## THE INPUT:
[Start of section]

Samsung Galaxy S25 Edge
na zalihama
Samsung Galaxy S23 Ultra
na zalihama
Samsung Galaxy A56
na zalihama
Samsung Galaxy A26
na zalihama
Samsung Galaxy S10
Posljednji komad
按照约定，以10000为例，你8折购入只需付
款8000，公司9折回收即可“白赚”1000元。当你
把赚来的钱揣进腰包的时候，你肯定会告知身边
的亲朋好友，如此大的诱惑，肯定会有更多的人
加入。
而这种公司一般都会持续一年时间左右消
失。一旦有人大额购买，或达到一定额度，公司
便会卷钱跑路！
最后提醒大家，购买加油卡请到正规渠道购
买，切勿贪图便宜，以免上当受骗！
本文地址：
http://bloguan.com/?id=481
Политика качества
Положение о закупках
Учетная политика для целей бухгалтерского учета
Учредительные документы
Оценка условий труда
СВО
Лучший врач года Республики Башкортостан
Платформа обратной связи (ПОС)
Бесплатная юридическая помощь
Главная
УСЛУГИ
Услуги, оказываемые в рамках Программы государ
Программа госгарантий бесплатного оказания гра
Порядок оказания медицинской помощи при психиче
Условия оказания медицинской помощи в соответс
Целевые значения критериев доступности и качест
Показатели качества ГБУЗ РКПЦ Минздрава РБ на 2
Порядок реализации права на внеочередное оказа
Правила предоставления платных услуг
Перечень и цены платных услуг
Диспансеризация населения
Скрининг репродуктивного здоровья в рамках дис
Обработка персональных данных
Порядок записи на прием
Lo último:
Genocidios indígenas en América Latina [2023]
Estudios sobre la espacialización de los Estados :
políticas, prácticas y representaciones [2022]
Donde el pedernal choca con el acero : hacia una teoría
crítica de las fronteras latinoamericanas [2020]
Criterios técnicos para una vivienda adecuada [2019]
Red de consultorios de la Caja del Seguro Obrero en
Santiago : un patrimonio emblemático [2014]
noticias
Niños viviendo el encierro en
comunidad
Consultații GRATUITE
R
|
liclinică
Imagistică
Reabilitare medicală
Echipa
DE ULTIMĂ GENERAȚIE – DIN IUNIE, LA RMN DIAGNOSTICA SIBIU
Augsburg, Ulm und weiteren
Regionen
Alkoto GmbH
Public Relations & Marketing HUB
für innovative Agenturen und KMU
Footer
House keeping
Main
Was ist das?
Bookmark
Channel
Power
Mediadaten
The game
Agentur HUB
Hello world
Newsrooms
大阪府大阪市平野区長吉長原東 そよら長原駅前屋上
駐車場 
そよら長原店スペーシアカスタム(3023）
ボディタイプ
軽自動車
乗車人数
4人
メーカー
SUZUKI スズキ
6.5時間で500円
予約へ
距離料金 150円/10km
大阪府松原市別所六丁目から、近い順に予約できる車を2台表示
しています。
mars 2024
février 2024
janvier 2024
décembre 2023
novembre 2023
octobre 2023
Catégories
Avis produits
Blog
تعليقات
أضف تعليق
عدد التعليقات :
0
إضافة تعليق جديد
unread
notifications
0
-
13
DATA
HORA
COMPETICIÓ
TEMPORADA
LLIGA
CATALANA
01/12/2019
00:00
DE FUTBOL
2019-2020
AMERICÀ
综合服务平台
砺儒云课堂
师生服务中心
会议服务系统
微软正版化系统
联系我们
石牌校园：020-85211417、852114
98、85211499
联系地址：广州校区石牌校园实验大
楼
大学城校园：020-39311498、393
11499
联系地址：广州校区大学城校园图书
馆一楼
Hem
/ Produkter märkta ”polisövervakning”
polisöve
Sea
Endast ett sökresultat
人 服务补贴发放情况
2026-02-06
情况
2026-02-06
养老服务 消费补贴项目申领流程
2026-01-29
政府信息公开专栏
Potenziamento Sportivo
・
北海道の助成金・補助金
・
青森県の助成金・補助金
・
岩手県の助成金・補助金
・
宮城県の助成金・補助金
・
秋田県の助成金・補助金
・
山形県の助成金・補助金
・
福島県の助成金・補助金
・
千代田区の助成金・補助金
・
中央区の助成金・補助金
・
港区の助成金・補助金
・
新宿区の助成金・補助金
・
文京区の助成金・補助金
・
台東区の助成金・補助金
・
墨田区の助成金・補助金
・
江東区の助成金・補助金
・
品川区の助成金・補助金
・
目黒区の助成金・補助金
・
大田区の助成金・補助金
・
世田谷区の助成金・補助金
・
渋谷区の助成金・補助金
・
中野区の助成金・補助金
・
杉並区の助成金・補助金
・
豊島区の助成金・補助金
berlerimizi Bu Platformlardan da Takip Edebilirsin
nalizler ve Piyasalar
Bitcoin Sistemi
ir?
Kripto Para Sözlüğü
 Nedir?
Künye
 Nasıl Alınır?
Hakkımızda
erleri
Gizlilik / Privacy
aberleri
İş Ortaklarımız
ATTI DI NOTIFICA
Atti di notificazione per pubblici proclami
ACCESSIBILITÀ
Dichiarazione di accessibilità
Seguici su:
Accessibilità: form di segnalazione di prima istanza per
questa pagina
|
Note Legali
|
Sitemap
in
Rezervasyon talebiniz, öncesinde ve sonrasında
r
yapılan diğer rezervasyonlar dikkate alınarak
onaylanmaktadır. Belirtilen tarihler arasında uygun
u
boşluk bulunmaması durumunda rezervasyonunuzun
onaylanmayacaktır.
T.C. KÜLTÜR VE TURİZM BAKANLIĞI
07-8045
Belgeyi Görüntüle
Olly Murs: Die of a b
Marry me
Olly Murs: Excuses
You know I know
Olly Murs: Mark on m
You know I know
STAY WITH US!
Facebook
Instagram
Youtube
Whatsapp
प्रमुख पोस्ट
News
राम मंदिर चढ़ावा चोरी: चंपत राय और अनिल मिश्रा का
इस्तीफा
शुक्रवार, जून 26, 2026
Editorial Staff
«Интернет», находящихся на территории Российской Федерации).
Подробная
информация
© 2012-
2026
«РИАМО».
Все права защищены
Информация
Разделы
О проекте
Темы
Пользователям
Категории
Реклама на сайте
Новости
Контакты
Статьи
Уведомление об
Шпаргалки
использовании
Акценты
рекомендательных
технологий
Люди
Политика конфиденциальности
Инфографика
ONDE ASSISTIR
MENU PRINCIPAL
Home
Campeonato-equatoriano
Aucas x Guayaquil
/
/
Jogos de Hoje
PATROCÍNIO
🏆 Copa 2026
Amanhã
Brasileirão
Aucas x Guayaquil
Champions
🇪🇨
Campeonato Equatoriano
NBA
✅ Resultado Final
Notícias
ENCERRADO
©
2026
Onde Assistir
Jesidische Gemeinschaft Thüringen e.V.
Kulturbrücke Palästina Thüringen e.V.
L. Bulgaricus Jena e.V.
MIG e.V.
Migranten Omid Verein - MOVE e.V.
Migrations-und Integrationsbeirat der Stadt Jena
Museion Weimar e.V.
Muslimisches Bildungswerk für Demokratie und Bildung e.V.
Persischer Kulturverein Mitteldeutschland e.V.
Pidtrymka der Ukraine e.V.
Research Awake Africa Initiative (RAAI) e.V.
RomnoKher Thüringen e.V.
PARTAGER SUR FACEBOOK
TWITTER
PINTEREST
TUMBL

[End of section]

## YOUR OBJECTIVE:
Look through the data above. Copy every line with the string "联系地址" in it.

## RESULT OF THE TASK:
联系地址：广州校区石牌校园实验大
联系地址：广州校区大学城校园图书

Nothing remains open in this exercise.